Whenever I see threads about why we crossdress or why we started crossdressing etc, my mind goes into a deeply psychological space.
As a kid, I was not pushed into any 'boy' things. In fact, at school, I was the one called on last when making up teams in phys ed. At sporty type things, I was not at all good. And as such I received no encouragement to try. Later as I grew older, at around 11, 12 and 13 my sister got invoked in being a majorette/ baton twirler in a group that marched in parades. That meant that there were practices and parades to go to almost every night during the summer. She was very good at what she did.
Now I was very good too -- but not at physical stuff. I was a bit of a brain. I used to read the encyclopedia cover to cover and was constantly listening to my shortwave radio. I used to sit, alone at home, and think -- a lot.
I was always being told at home that I was fat, a loner, and lazy. At school, the boys called me fag, and weirdo. While my sister was getting pretty things and trendy things to wear and was being told how pretty she was, I was being shuffled of the dull ugliness of the boys 'husky' department. The most disturbing thing to my little mind was when my mum bought her blue jeans from the boys department, cause you really couldn't get girls jeans then, yet I couldn't get a dress. It seemed like, oh just toss a pair of grey fat boys pants at him-- then turning to my sister, yes soon you'll be getting your first bra, won't that be special!

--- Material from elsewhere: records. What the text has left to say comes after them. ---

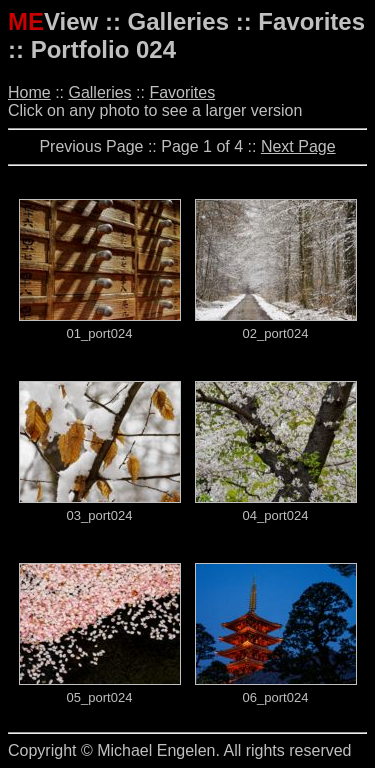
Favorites (182, 92)
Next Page (298, 146)
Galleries (99, 92)
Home (29, 92)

About this time, our society changed. Suddenly girls were being encouraged to play baseball and run and climb trees and do all the thngs that boys did. And if a girl wasn't good at baseball or whatever, she was encouraged to excel, to try -- girls can do anything boys can do -- and that included boy stuff. Yes -- and it was at that time, that my sister got to try out for softball -- but my endeavours, like debating and public speaking were always accompanied by, ho-hum yeah right -- did you see her hit that ball. I envious because, here I was, a boy, and I felt like I couldn't do anything -- certainly not girls stuff -- and not boys stuff either.
Years later, these days, as I go through the continuous process of self discovery, I have come to a point where it seems that I began to crossdress fully at age 13 to become a girl, so that I could be a boy. As a girl, I could be cute, or if I was at tomboy, I'd be cuter still. As a girl, I'd be encouraged and told that I could hit the ball like the boys, because I was a girl. As I've said in other threads, I believe that this is why I have no issues with wearing menswear inspired women's clothes, or boyleg/ mens-style panties. As a teen I caught hell if I wore men's no-fly bikini briefs -- cause they were "too girly". But as a girl, it would be perfectly acceptable for me to wear panties that looked like men's undies. Maybe that's why I have my 'thing' about girls in boy's undies, or tomboys dressed as guys. It says hey -- I, to, could be a girl, but look like a boy, and because I was girl I'd be nurtured, but I'd be comforting the boy part of me, too. phew - deep stuff.
BTW - -I still, however stand by my feeling that it is a myth that women can wear guys clothes and get away with it while we get grief for CDing, for while I do agree that the boundary is softer, it has to be noted that when wearing guy's stuff, they aren't attempting to appear as guys.
I don't know where I am going with this, except to say this is the only way I can reconcile all this in my mind. And maybe its why I sometime, while very happy and content with my crossdressing, don't feel like I belong here, because I don't feel like I'm crossdressing when I'm dressed as either a girl or, as recent thread put it, a guy. It an old pattern imprinted in my brain that won't let go, that heals the hurts. You know what -- while the sad bits that made it come to be are things that I'm not happy about, I have been given a gift, my CDing, that makes it alright, because I can do anything boys can do, because I found the girl within. I have closed the circle.
Most of this is rhetorical, but I welcome thoughts and comments.